* **The task**
Find the lines in the listing below that have the word "onze" and give their count, nothing else.

* **Exercise input**
[Start of section]
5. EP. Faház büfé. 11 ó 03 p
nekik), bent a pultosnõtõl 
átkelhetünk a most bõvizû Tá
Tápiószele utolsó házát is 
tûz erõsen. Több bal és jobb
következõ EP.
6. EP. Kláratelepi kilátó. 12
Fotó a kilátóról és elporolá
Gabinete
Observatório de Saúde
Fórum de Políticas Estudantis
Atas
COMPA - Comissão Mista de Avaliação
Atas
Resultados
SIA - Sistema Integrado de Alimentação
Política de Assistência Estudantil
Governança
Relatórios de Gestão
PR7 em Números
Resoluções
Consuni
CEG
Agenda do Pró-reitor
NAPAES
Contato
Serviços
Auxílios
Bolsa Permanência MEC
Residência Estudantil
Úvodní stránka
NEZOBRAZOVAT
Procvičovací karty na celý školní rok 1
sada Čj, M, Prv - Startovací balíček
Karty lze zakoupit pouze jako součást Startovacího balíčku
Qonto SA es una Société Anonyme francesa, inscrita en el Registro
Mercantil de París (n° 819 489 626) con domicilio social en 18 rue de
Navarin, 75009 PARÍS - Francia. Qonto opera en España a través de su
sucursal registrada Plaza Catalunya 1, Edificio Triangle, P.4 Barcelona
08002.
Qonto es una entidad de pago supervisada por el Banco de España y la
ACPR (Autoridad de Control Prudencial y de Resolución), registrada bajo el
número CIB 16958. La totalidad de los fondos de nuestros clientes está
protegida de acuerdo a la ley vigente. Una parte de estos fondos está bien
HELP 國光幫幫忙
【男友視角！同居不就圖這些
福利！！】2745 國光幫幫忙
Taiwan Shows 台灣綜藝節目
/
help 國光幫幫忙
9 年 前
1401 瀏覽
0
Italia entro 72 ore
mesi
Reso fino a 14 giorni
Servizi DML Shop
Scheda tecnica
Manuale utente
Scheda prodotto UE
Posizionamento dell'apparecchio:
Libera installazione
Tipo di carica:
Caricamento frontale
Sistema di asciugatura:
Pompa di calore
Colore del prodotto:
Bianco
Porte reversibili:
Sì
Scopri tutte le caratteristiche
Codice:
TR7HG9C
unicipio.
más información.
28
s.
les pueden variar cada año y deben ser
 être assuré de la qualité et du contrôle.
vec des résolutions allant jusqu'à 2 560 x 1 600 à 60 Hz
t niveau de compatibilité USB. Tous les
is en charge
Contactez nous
[End of section]
[Start of section]
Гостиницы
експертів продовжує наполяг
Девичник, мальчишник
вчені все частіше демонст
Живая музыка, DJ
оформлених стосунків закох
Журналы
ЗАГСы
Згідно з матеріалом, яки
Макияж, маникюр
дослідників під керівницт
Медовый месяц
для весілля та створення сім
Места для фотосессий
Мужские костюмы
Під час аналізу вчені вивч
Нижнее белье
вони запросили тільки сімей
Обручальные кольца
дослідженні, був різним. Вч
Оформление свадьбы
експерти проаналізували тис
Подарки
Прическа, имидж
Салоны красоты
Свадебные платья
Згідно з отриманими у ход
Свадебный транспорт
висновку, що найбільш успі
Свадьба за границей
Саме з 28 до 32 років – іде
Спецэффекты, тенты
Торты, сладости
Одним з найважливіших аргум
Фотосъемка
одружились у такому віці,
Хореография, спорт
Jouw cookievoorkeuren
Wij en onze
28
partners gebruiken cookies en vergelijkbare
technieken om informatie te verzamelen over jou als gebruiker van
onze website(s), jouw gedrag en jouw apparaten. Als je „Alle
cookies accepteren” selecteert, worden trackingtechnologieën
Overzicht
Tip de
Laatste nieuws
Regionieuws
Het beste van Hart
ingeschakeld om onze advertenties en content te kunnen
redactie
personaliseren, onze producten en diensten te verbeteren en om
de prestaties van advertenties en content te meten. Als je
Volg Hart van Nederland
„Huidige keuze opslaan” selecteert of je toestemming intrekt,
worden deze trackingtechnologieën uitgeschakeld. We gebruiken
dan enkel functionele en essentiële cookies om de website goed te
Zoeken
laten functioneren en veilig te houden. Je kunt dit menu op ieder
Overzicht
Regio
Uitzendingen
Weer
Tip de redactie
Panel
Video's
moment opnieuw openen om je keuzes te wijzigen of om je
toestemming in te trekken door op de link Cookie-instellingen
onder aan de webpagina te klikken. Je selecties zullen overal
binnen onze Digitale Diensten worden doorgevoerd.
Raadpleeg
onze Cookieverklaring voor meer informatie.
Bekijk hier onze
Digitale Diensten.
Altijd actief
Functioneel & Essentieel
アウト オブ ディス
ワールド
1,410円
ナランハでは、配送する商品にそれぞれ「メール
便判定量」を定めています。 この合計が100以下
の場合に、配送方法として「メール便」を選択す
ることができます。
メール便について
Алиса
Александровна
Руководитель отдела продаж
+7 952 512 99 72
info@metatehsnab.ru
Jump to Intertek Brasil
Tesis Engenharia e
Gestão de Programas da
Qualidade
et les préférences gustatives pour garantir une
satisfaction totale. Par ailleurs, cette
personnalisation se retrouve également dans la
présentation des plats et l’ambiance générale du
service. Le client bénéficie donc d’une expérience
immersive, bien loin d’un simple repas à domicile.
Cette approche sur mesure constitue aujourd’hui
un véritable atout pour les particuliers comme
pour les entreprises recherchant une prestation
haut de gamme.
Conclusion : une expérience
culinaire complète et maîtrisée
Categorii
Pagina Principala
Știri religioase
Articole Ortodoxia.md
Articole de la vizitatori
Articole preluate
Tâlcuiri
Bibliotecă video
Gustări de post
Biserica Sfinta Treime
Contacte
[End of section]
* **Task response**
7